What to work on: Your copy should match the entries below exactly, apart from the images.

Transcribed page contents
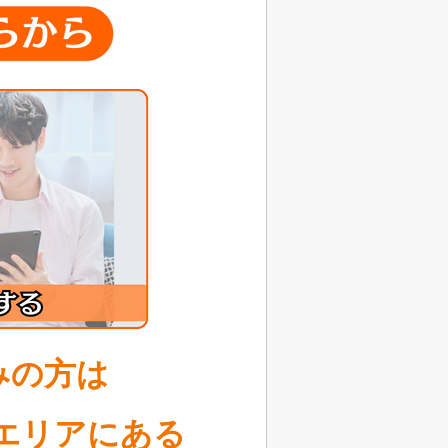
みの方は
エリアにある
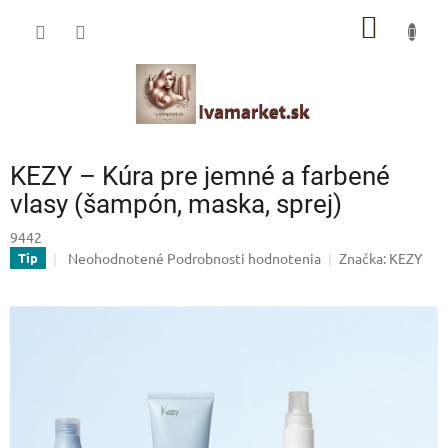
Prejsť
IVAMARKET poradca
NÁKU
na
obsah
Pomoc s výberom profesionálnej vlasovej kozmetiky 🙂
KOŠÍK
KEZY – Kúra pre jemné a farbené
vlasy (šampón, maska, sprej)
9442
Priemerné
Neohodnotené
Podrobnosti hodnotenia
Značka:
KEZY
Tip
hodnotenie
produktu
je
0,0
z
5
hviezdičiek.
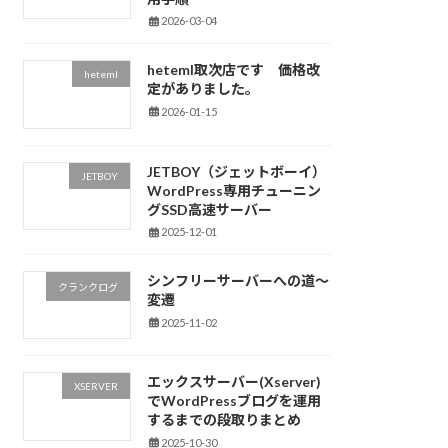
2026-03-04
heteml取次店です 価格改
heteml
定がありました。
2026-01-15
JETBOY（ジェットボーイ）
JETBOY
WordPress専用チューニン
グSSD高速サーバー
2025-12-01
シンフリーサーバーへの道～
クランクログ
変遷
2025-11-02
エックスサーバー(Xserver)
XSERVER
でWordPressブログを運用
するまでの段取りまとめ
2025-10-30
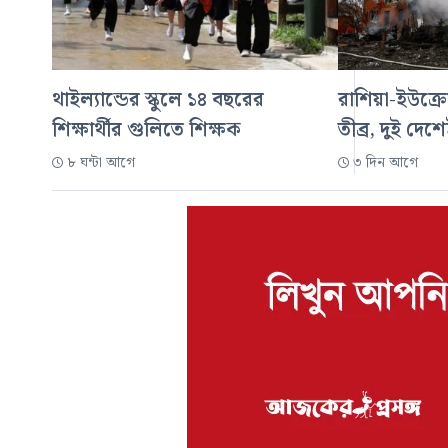
থাইল্যান্ডের স্কুলে ১৪ বছরের
রাশিয়া-ইউক্রে
শিক্ষার্থীর গুলিতে শিক্ষক
তীব্র, দুই দেশ
৮ ঘন্টা আগে
৩ দিন আগে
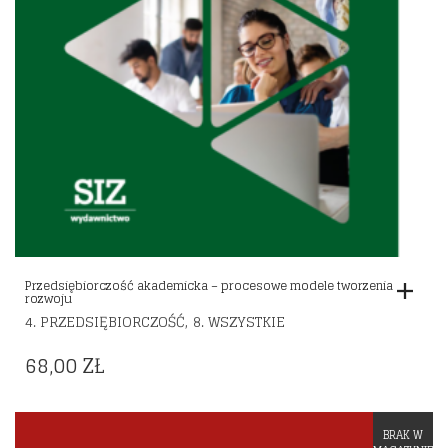
Przedsiębiorczość akademicka – procesowe modele tworzenia
rozwoju
,
4. PRZEDSIĘBIORCZOŚĆ
8. WSZYSTKIE
68,00
ZŁ
BRAK W
Dodaj do listy życzeń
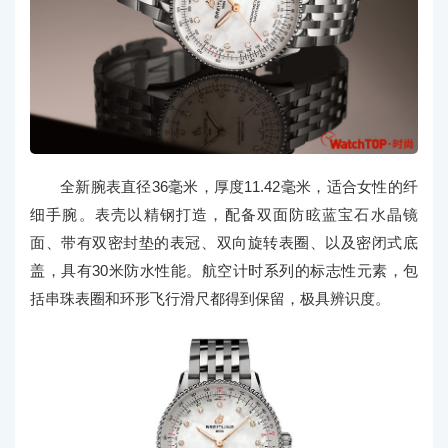
全新腕表直径36毫米，厚度11.42毫米，适合女性的纤
细手腕。表壳以精钢打造，配备双面防眩蓝宝石水晶镜
面、带有双密封垫的表冠、双向旋转表圈、以及密闭式底
盖，具有30米防水性能。航空计时系列的标志性元素，包
括串珠表圈和环形飞行滑尺都得到保留，极具辨识度。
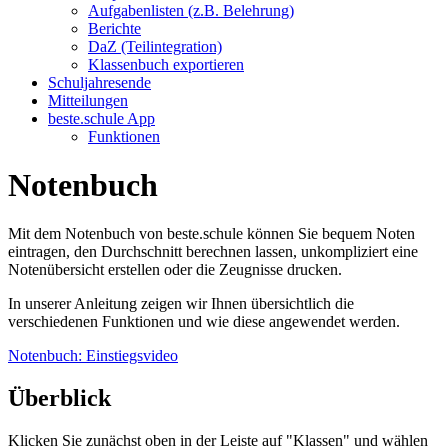
Aufgabenlisten (z.B. Belehrung)
Berichte
DaZ (Teilintegration)
Klassenbuch exportieren
Schuljahresende
Mitteilungen
beste.schule App
Funktionen
Notenbuch
Mit dem Notenbuch von beste.schule können Sie bequem Noten
eintragen, den Durchschnitt berechnen lassen, unkompliziert eine
Notenübersicht erstellen oder die Zeugnisse drucken.
In unserer Anleitung zeigen wir Ihnen übersichtlich die
verschiedenen Funktionen und wie diese angewendet werden.
Notenbuch: Einstiegsvideo
Überblick
Klicken Sie zunächst oben in der Leiste auf "Klassen" und wählen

Answer to this problem:
みの方は
エリアにある
Prejsť
IVAMARKET poradca
NÁKU
na
obsah
Pomoc s výberom profesionálnej vlasovej kozmetiky 🙂
KOŠÍK
KEZY – Kúra pre jemné a farbené
vlasy (šampón, maska, sprej)
9442
Priemerné
Neohodnotené
Podrobnosti hodnotenia
Značka:
KEZY
Tip
hodnotenie
produktu
je
0,0
z
5
hviezdičiek.
2026-03-04
heteml取次店です 価格改
heteml
定がありました。
2026-01-15
JETBOY（ジェットボーイ）
JETBOY
WordPress専用チューニン
グSSD高速サーバー
2025-12-01
シンフリーサーバーへの道～
クランクログ
変遷
2025-11-02
エックスサーバー(Xserver)
XSERVER
でWordPressブログを運用
するまでの段取りまとめ
2025-10-30
থাইল্যান্ডের স্কুলে ১৪ বছরের
রাশিয়া-ইউক্রে
শিক্ষার্থীর গুলিতে শিক্ষক
তীব্র, দুই দেশ
৮ ঘন্টা আগে
৩ দিন আগে
Przedsiębiorczość akademicka – procesowe modele tworzenia
rozwoju
,
4. PRZEDSIĘBIORCZOŚĆ
8. WSZYSTKIE
68,00
ZŁ
BRAK W
Dodaj do listy życzeń
全新腕表直径36毫米，厚度11.42毫米，适合女性的纤
细手腕。表壳以精钢打造，配备双面防眩蓝宝石水晶镜
面、带有双密封垫的表冠、双向旋转表圈、以及密闭式底
盖，具有30米防水性能。航空计时系列的标志性元素，包
括串珠表圈和环形飞行滑尺都得到保留，极具辨识度。
Aufgabenlisten (z.B. Belehrung)
Berichte
DaZ (Teilintegration)
Klassenbuch exportieren
Schuljahresende
Mitteilungen
beste.schule App
Funktionen
Notenbuch
Mit dem Notenbuch von beste.schule können Sie bequem Noten
eintragen, den Durchschnitt berechnen lassen, unkompliziert eine
Notenübersicht erstellen oder die Zeugnisse drucken.
In unserer Anleitung zeigen wir Ihnen übersichtlich die
verschiedenen Funktionen und wie diese angewendet werden.
Notenbuch: Einstiegsvideo
Überblick
Klicken Sie zunächst oben in der Leiste auf "Klassen" und wählen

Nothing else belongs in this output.